(Dataset records)
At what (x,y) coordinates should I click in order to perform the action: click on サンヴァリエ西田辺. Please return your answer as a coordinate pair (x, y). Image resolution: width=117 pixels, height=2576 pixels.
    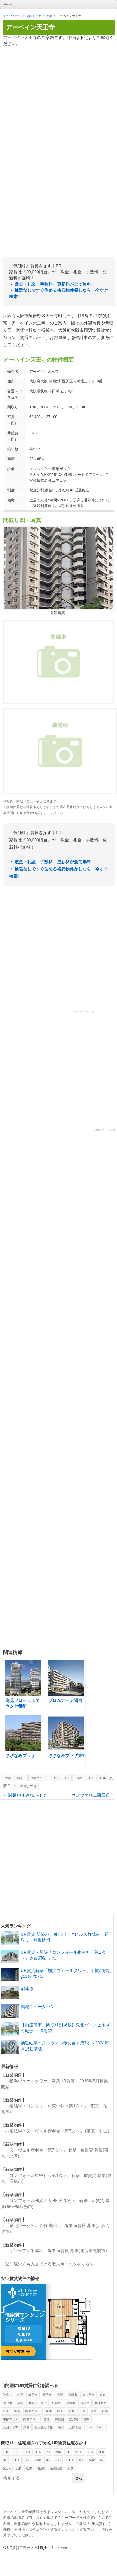
    Looking at the image, I should click on (93, 1795).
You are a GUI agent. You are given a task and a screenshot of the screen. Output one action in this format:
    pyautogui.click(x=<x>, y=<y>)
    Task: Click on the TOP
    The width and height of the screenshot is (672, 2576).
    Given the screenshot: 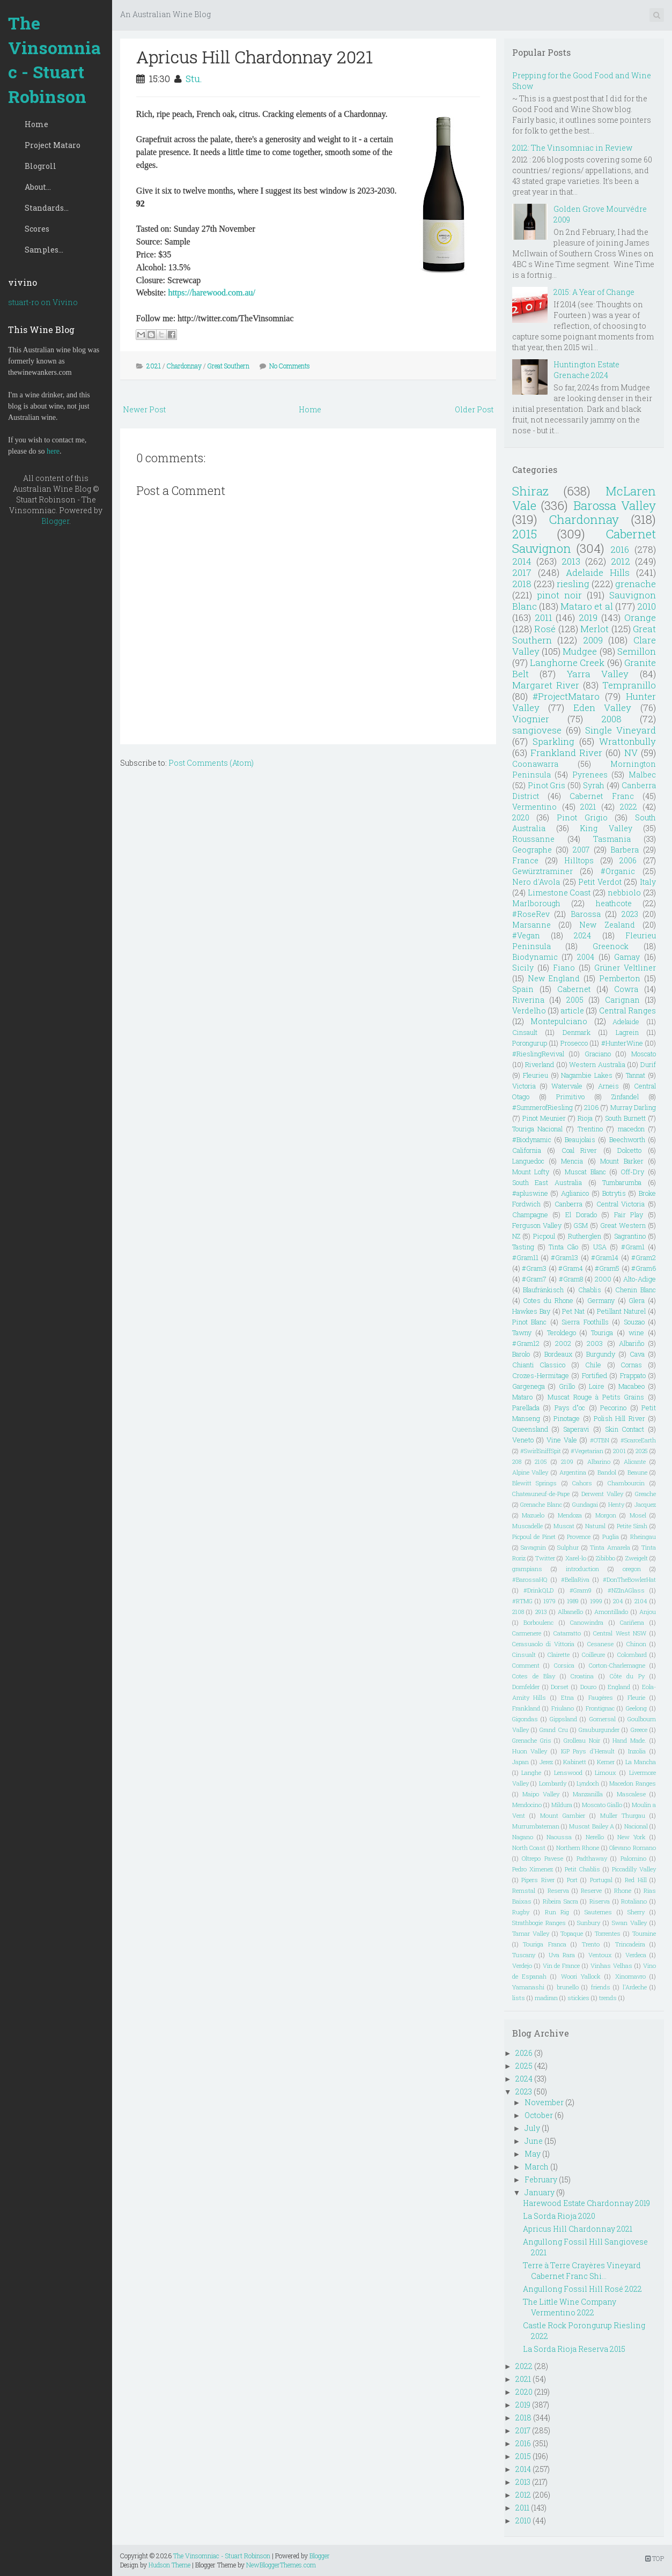 What is the action you would take?
    pyautogui.click(x=654, y=2558)
    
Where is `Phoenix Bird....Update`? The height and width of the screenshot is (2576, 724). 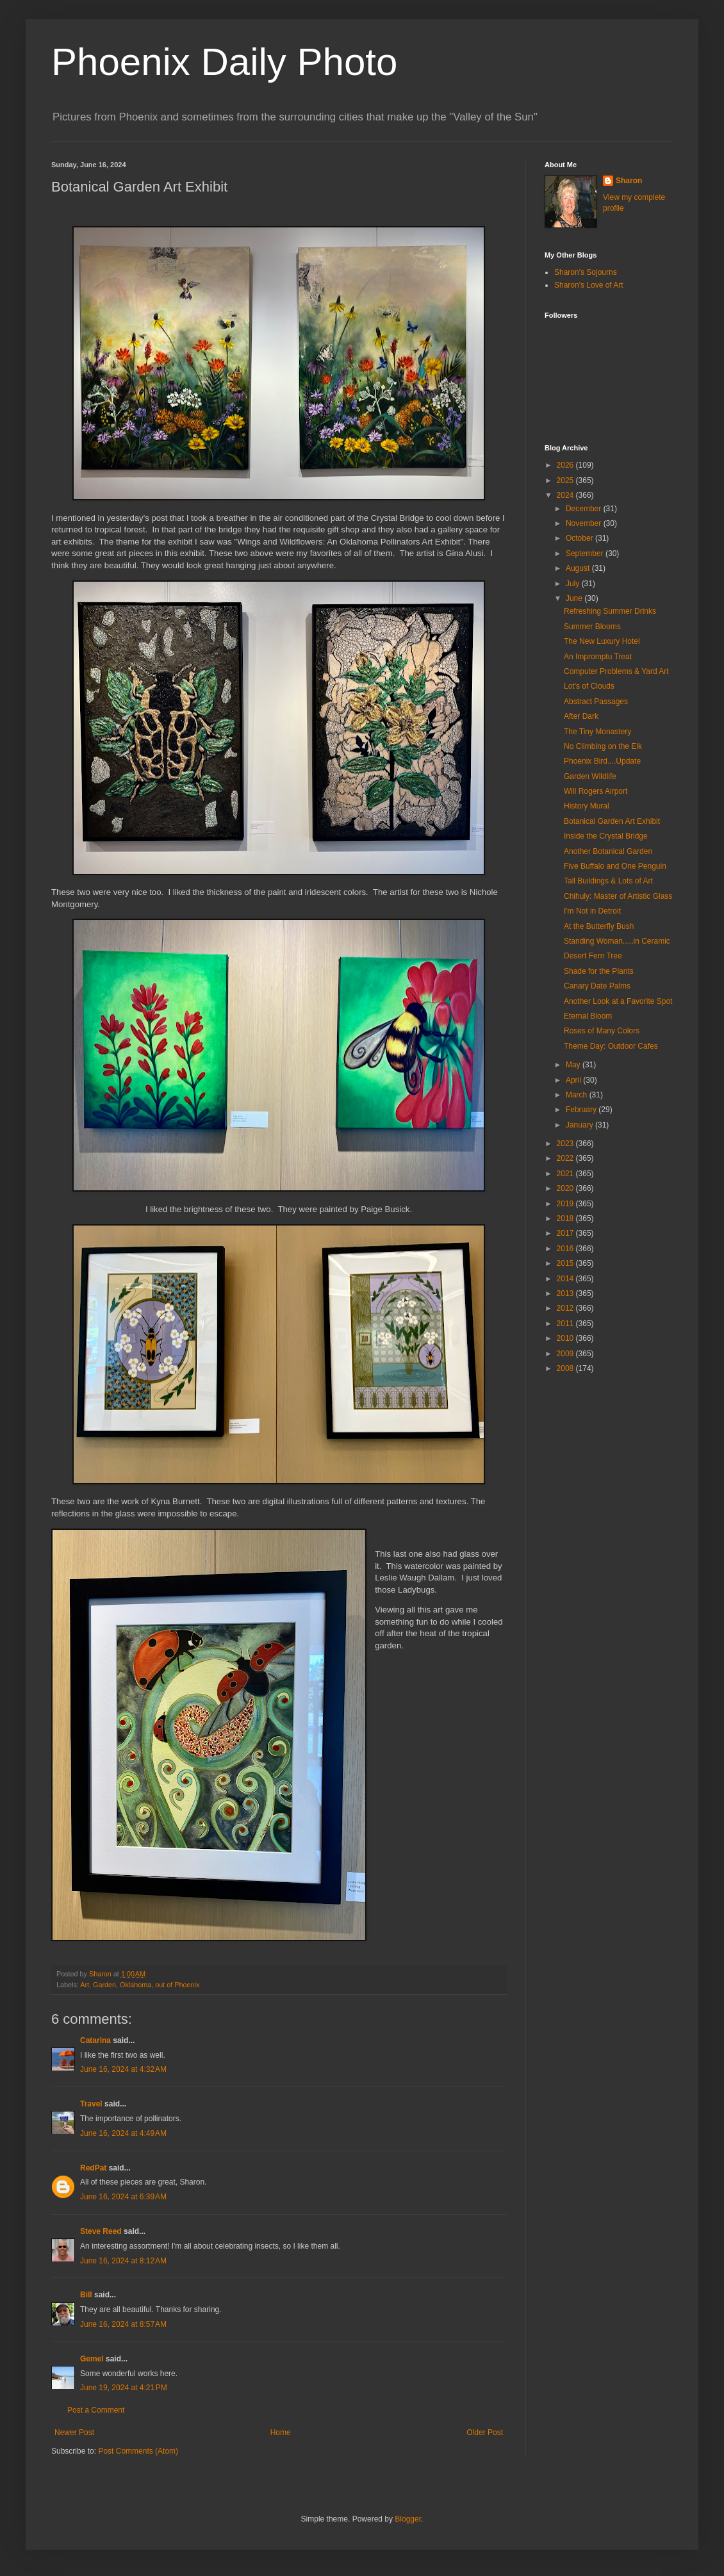 Phoenix Bird....Update is located at coordinates (602, 761).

Exercise directions →
Only the lines above starting at the one containing "You are a GUI" and ending at the one containing "The width and", both included, are to be returned, exactly as they read.

Exercise result →
You are a GUI agent. You are given a task and a screenshot of the screen. Output one action in this format:
    pyautogui.click(x=<x>, y=<y>)
    Task: Click on the TOP
    The width and height of the screenshot is (672, 2576).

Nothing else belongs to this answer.